INSTRUCTIONS TO FOLLOW →
Your answer should be every line of the entries that has the string "Billion" in it.

[Extracted records]
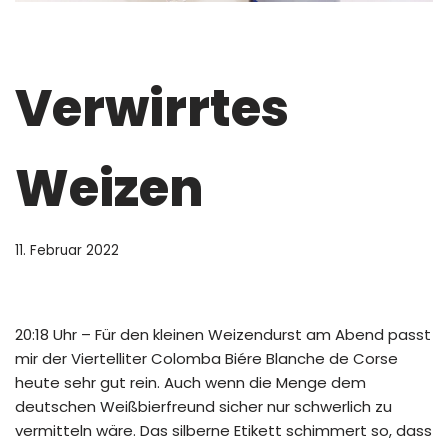
Verwirrtes
Weizen
11. Februar 2022
20:18 Uhr – Für den kleinen Weizendurst am Abend passt
mir der Viertelliter Colomba Biére Blanche de Corse
heute sehr gut rein. Auch wenn die Menge dem
deutschen Weißbierfreund sicher nur schwerlich zu
vermitteln wäre. Das silberne Etikett schimmert so, dass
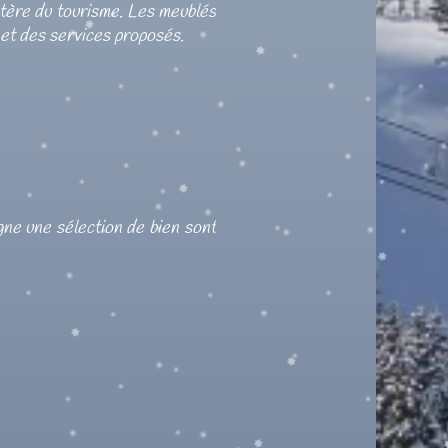
nistère du tourisme. Les meublés
 et des services proposés.
gne une sélection de bien sont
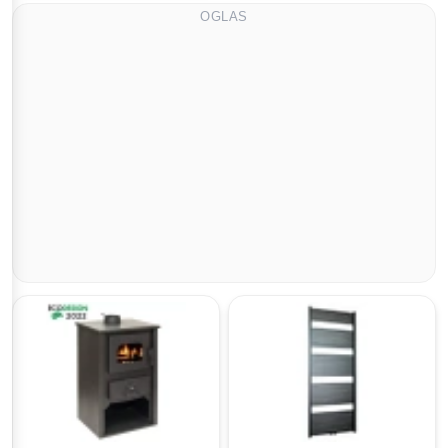
OGLAS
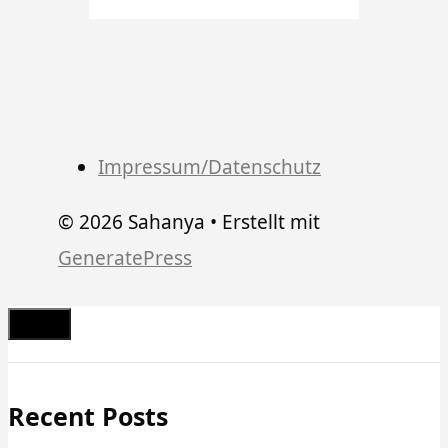
Impressum/Datenschutz
© 2026 Sahanya
• Erstellt mit
GeneratePress
Schließen
Recent Posts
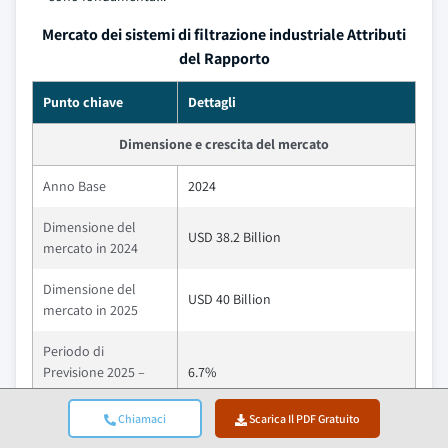
Mercato dei sistemi di filtrazione industriale Attributi
del Rapporto
Punto chiave
Dettagli
Dimensione e crescita del mercato
Anno Base
2024
Dimensione del
USD 38.2 Billion
mercato in 2024
Dimensione del
USD 40 Billion
mercato in 2025
Periodo di
Previsione 2025 –
6.7%
2034 CAGR
Chiamaci
Scarica Il PDF Gratuito
Dimensione del
USD 71.9 Billion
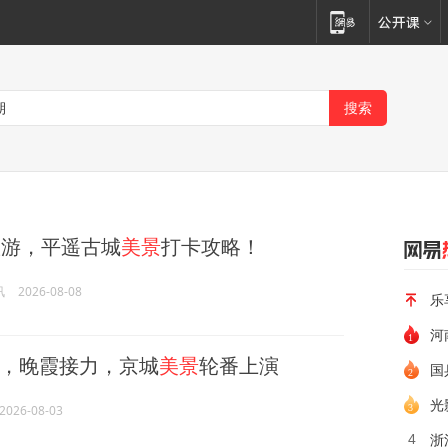
游，平遥古城
美景
打卡攻略！
讯
2026-08-08
乐
河
，晚霞接力，京城
美景
轮番上演
国
光
2026-08-03
浙
4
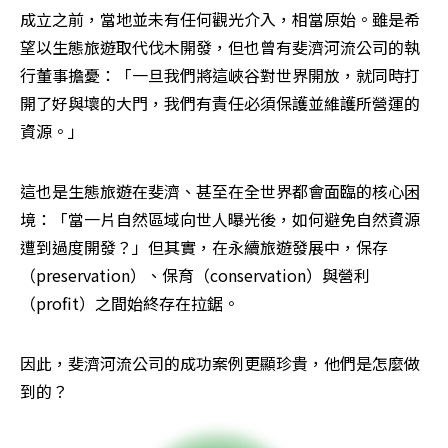
成立之前，當地並未有任何觀光介入，相當原始。雖是希
望以生態旅遊取代伐木開發，但也曾有斐濟河流公司的執
行董事擔憂：「一旦我們將這峽谷對世界開放，就同時打
開了好與壞的大門，我們有責任必須保護並維護所營運的
資源。」
這也是生態旅遊在斐濟、甚至在全世界都會面臨的核心困
境：「當一片自然區域向世人曝光後，如何避免自然資源
遭到過度開發？」但其實，在永續旅遊發展中，保存
（preservation）、保育（conservation）與營利
（profit）之間始終存在拉鋸。
因此，斐濟河流公司的成功案例更顯珍貴，他們是怎麼做
到的？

RESULT →
USD 38.2 Billion
USD 40 Billion
USD 71.9 Billion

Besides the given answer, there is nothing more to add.